_Exercise objective_
Report, from the records below, every line where the word "nicht" appears.

_Data under study_

***

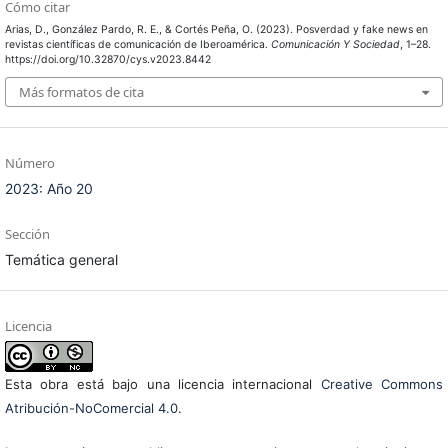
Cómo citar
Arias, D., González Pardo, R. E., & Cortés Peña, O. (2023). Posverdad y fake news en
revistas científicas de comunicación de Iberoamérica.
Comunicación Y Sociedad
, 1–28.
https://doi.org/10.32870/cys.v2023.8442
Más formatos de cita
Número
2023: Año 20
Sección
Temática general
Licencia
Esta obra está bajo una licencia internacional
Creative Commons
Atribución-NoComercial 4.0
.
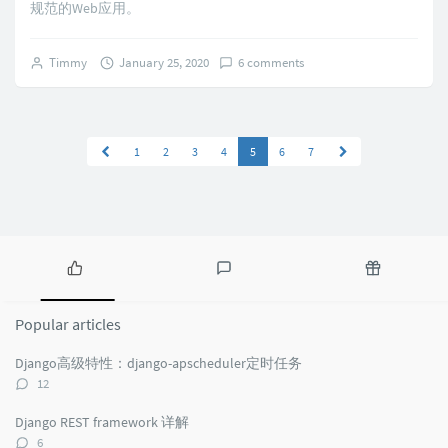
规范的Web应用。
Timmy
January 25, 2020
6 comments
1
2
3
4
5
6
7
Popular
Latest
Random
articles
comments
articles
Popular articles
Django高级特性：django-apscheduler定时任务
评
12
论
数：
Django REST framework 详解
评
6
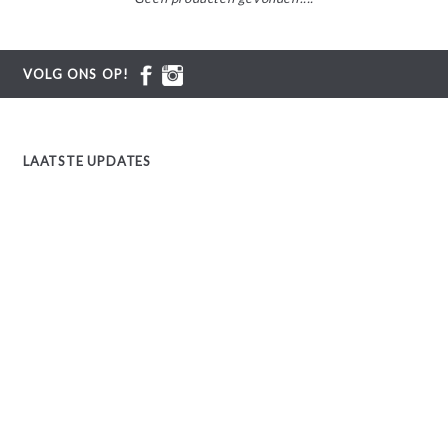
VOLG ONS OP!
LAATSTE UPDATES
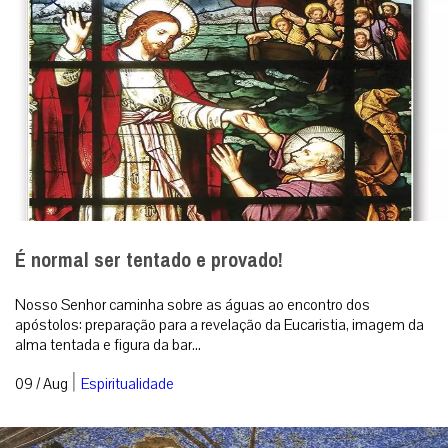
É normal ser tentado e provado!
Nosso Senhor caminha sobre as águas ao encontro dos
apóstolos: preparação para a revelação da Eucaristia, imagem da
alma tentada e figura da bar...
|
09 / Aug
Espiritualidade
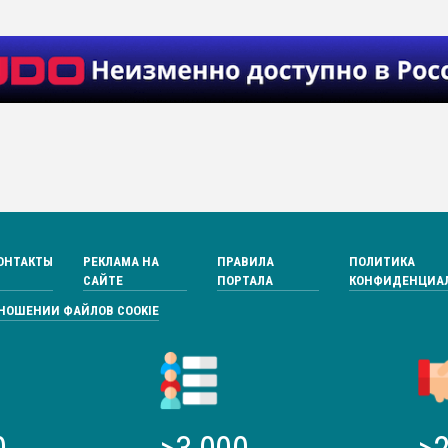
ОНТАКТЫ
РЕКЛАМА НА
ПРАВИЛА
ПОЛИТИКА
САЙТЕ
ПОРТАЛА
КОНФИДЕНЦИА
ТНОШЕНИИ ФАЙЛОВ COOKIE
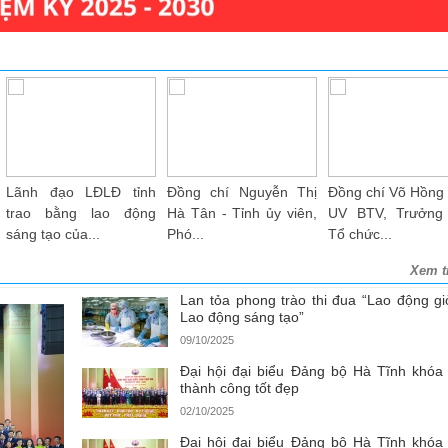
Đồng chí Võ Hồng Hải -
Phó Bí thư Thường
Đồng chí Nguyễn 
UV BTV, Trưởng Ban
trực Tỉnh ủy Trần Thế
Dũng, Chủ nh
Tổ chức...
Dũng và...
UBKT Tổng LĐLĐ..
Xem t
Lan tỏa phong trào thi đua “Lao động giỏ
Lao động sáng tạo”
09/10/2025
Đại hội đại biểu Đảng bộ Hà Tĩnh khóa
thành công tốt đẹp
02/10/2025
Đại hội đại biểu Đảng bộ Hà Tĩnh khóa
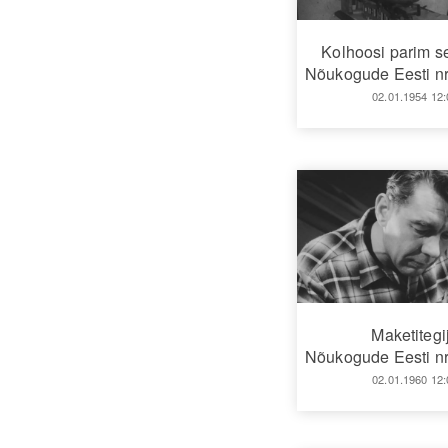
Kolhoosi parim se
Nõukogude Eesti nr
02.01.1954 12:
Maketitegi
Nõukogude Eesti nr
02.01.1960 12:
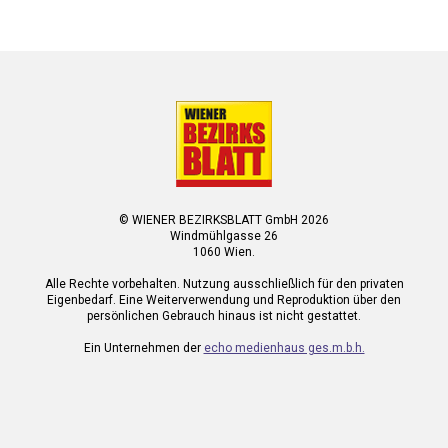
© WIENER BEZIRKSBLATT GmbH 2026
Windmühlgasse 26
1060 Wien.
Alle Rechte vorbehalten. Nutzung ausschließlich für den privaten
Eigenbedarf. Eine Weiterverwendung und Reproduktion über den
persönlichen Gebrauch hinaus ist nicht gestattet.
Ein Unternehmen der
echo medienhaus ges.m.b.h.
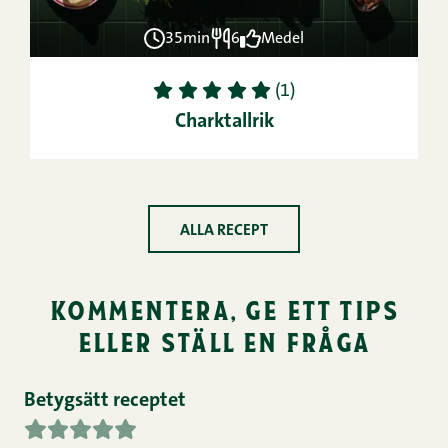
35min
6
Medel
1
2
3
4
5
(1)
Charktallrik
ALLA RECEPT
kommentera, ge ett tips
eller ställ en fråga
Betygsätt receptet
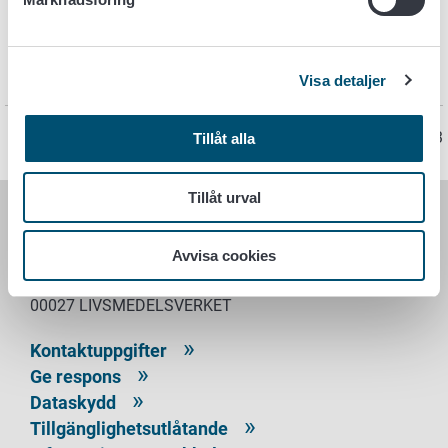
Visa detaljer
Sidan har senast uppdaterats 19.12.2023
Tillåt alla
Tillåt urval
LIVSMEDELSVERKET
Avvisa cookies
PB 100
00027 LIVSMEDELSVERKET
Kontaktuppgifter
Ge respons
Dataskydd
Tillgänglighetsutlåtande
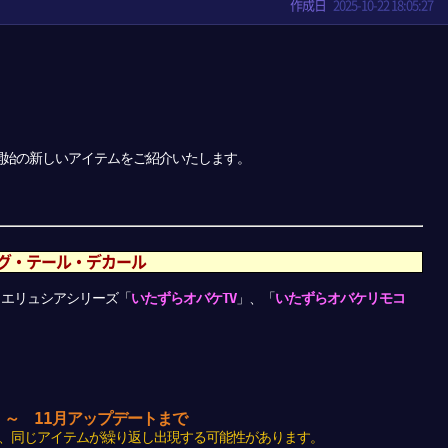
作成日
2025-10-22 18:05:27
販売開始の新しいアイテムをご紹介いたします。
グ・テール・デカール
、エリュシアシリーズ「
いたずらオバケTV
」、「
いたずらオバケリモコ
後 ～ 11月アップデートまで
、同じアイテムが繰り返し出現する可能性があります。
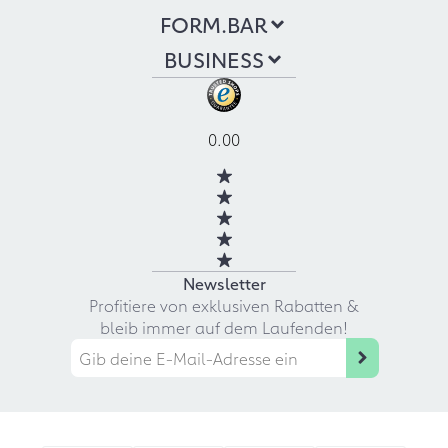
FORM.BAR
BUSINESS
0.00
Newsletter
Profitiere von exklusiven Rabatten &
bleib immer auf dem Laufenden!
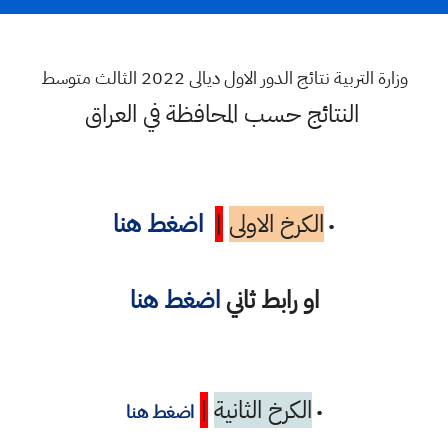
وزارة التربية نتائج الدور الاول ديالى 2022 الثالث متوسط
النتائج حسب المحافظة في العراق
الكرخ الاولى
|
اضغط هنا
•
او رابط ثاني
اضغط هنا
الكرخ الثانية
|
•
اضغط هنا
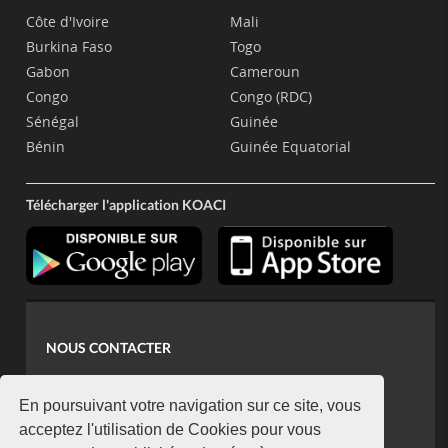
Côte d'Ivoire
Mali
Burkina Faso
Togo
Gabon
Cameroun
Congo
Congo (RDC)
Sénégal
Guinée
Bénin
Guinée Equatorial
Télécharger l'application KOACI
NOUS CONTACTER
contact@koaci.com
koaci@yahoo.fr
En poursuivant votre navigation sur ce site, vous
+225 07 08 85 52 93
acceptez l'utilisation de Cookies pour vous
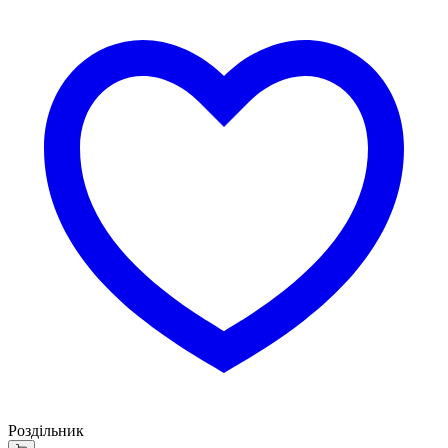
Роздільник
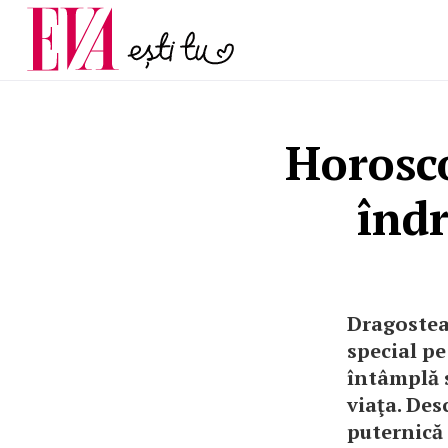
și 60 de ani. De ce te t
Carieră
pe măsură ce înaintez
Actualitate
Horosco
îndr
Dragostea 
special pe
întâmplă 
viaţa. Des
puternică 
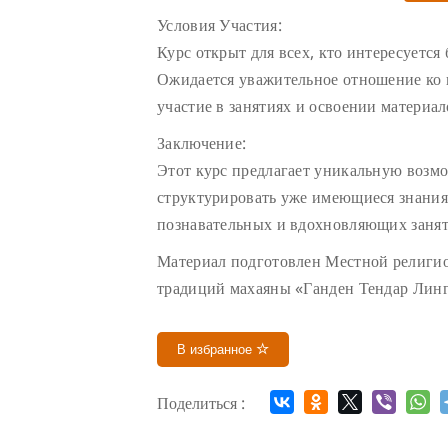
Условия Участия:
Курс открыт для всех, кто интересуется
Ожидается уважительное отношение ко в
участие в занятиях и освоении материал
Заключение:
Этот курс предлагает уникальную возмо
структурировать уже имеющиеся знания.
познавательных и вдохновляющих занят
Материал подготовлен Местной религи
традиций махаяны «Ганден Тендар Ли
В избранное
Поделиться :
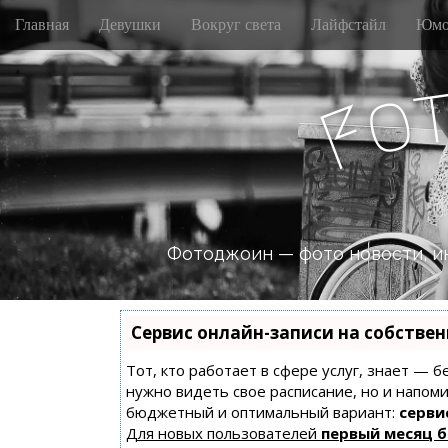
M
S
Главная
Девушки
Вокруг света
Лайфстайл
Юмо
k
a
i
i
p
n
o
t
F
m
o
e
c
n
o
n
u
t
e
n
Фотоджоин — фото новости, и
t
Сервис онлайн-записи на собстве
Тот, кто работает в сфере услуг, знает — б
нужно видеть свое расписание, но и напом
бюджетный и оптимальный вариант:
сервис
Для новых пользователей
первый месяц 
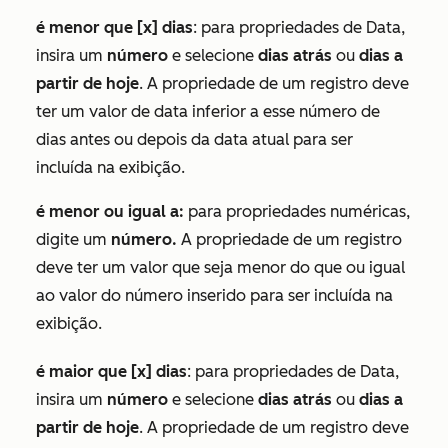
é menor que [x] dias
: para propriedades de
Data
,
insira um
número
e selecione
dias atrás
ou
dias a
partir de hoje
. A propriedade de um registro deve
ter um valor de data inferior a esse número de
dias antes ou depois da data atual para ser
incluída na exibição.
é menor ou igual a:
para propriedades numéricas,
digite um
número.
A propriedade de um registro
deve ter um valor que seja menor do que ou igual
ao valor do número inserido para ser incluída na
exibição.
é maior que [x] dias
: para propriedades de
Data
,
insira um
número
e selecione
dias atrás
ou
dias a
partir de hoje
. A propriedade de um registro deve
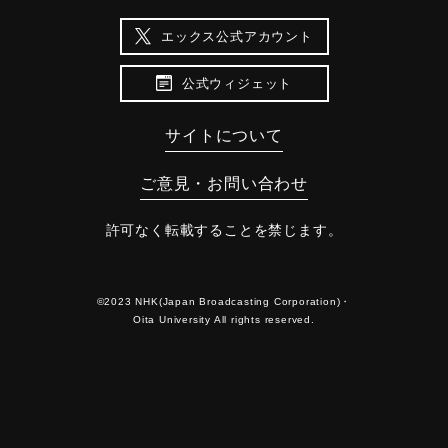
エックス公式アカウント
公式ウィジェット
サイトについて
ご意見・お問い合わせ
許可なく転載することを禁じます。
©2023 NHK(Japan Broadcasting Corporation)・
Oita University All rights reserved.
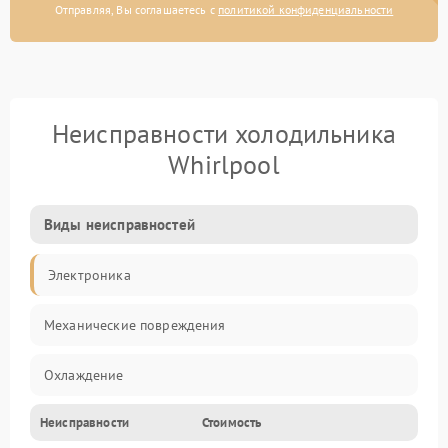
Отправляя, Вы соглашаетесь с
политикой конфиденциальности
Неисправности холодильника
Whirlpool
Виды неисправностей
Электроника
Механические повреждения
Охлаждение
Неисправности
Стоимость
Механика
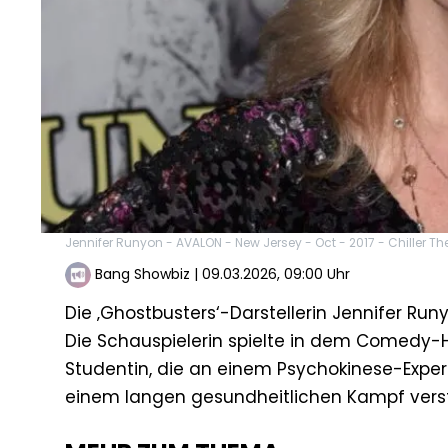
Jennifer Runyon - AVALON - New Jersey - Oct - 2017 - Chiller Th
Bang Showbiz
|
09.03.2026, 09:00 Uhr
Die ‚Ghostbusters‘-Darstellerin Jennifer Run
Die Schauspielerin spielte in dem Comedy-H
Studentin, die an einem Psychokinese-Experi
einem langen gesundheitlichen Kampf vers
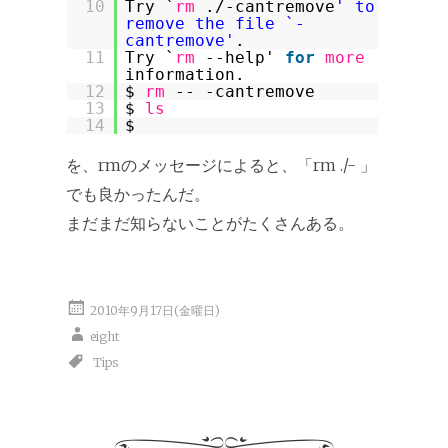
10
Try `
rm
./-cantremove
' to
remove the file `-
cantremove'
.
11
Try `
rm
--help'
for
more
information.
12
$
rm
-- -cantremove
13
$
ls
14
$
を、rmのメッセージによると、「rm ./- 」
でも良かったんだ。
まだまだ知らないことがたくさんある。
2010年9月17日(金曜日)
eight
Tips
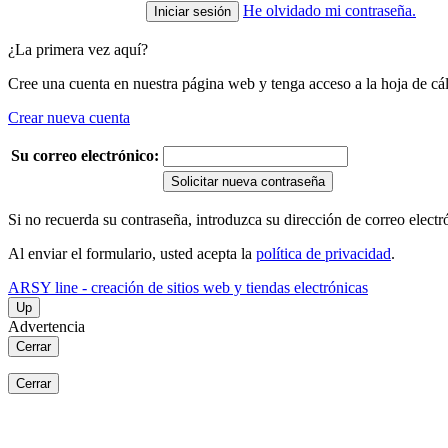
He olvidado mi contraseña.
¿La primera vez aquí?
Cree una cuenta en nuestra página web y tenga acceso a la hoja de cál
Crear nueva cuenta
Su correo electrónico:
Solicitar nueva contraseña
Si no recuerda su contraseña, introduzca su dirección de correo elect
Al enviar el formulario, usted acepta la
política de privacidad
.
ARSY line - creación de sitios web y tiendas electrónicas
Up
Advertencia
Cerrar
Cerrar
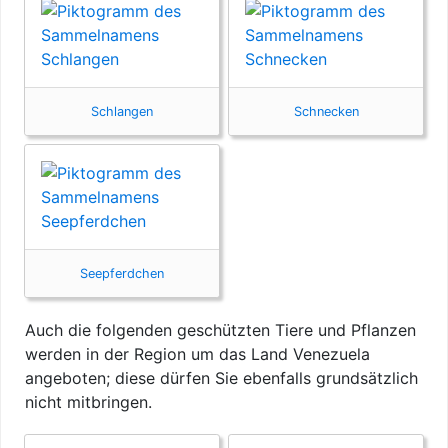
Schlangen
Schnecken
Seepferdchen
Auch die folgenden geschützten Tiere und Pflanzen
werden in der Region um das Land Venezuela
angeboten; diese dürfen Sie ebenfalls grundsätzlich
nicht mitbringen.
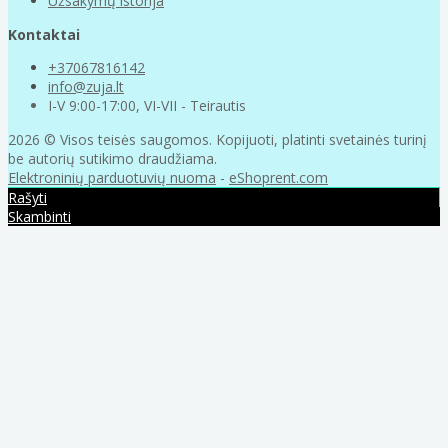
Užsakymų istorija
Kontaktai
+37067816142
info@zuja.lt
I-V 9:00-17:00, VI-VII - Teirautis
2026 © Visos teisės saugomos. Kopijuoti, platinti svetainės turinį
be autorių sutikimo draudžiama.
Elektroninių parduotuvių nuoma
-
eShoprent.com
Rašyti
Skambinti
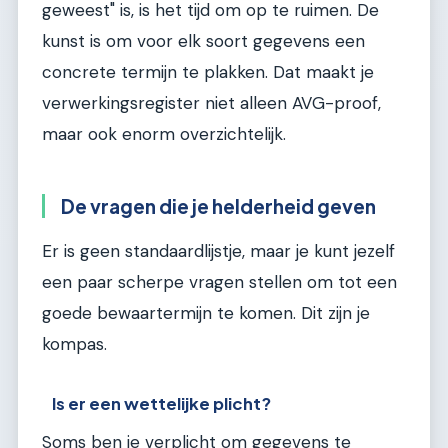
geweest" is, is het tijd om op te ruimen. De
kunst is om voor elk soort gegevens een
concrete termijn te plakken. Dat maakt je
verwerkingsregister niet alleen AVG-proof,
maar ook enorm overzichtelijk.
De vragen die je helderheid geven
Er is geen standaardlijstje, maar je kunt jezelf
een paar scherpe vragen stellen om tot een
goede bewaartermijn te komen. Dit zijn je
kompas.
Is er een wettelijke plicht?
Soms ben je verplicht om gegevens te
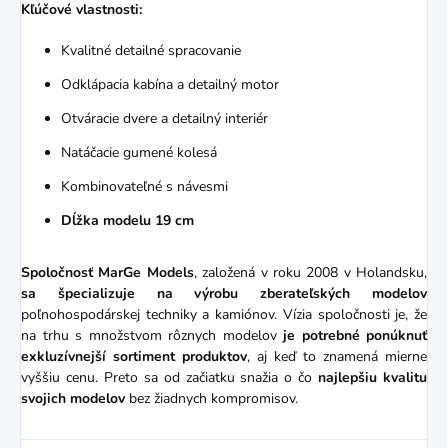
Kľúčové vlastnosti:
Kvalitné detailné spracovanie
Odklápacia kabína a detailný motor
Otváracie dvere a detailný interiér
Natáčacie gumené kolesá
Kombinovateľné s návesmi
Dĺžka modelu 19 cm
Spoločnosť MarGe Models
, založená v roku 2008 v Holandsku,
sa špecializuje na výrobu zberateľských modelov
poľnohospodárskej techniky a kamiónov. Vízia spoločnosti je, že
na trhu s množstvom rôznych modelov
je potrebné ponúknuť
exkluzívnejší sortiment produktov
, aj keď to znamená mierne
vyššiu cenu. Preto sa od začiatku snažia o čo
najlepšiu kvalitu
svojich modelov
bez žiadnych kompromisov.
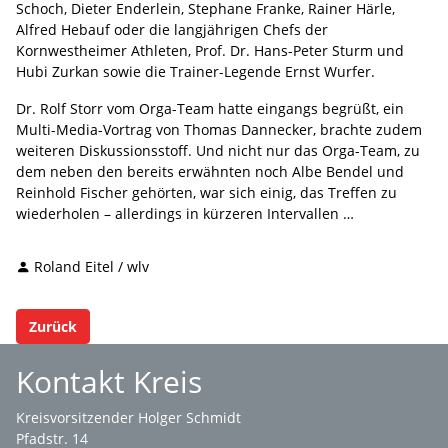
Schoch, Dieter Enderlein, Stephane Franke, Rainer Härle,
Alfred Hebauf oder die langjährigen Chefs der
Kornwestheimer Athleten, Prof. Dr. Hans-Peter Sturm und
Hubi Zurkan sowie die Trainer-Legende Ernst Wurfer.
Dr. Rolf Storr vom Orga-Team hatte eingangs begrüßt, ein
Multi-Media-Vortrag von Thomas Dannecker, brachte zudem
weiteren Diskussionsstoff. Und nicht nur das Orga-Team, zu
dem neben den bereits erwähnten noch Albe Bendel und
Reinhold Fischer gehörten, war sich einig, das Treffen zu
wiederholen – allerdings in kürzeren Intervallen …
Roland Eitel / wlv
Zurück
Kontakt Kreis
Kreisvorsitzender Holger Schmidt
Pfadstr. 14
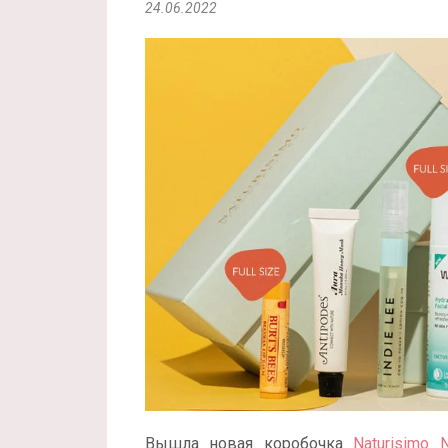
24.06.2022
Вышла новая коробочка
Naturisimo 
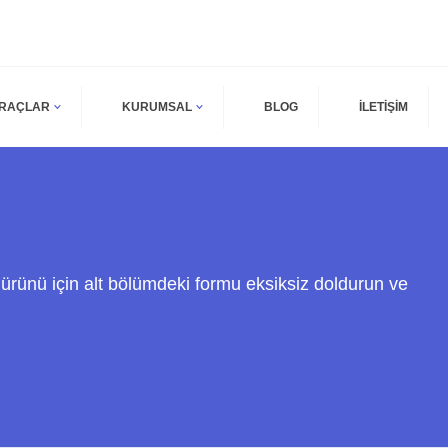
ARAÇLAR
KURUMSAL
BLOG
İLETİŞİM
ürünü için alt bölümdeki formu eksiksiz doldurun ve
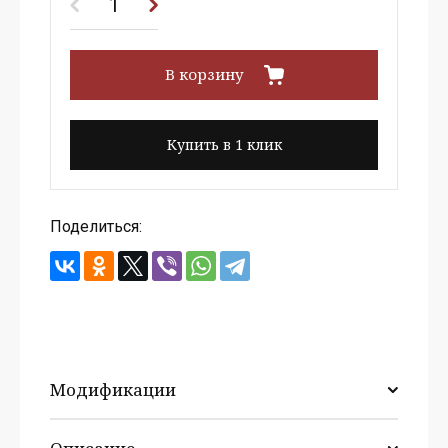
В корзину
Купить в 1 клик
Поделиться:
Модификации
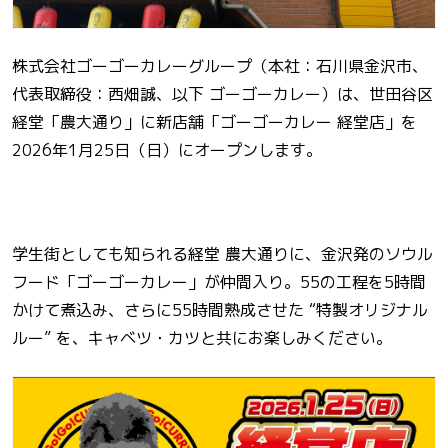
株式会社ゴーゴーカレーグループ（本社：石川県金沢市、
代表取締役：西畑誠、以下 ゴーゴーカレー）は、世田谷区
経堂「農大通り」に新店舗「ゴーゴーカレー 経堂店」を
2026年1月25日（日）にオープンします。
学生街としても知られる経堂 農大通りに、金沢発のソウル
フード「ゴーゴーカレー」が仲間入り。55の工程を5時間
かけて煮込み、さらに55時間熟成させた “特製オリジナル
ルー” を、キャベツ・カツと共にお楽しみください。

***

_Response to this exercise_
persönlichen Gebrauch hinaus ist nicht gestattet.
nicht mitbringen.
weiteren Diskussionsstoff. Und nicht nur das Orga-Team, zu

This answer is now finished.